(Input data Opens)

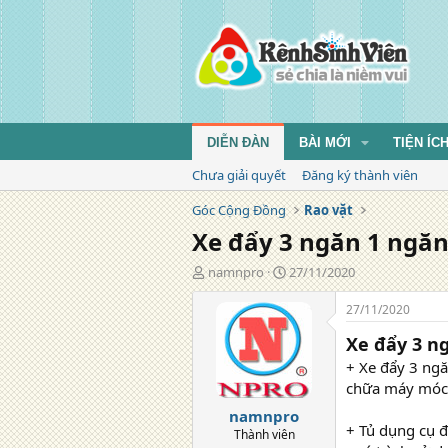
DIỄN ĐÀN
BÀI MỚI
TIỆN ÍC
Chưa giải quyết
Đăng ký thành viên
Góc Cộng Đồng
Rao vặt
Xe đẩy 3 ngăn 1 ngăn
T
N
namnpro
27/11/2020
á
g
c
à
27/11/2020
g
y
Xe đẩy 3 n
i
đ
ả
ă
+ Xe đẩy 3 ngă
n
chữa máy móc
g
namnpro
+ Tủ dụng cụ đ
Thành viên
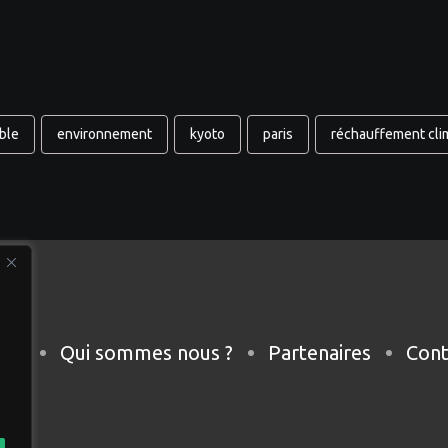
ble
environnement
kyoto
paris
réchauffement cli
eil
Qui sommes nous ?
Partenaires
Cont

(Input data Closes)

▶ _Work required_: Drop the pictures; repeat each entry above exactly.

▶ _Response_:
DIỄN ĐÀN
BÀI MỚI
TIỆN ÍC
Chưa giải quyết
Đăng ký thành viên
Góc Cộng Đồng
Rao vặt
Xe đẩy 3 ngăn 1 ngăn
T
N
namnpro
27/11/2020
á
g
c
à
27/11/2020
g
y
Xe đẩy 3 n
i
đ
ả
ă
+ Xe đẩy 3 ngă
n
chữa máy móc
g
namnpro
+ Tủ dụng cụ đ
Thành viên
ble
environnement
kyoto
paris
réchauffement cli
eil
Qui sommes nous ?
Partenaires
Cont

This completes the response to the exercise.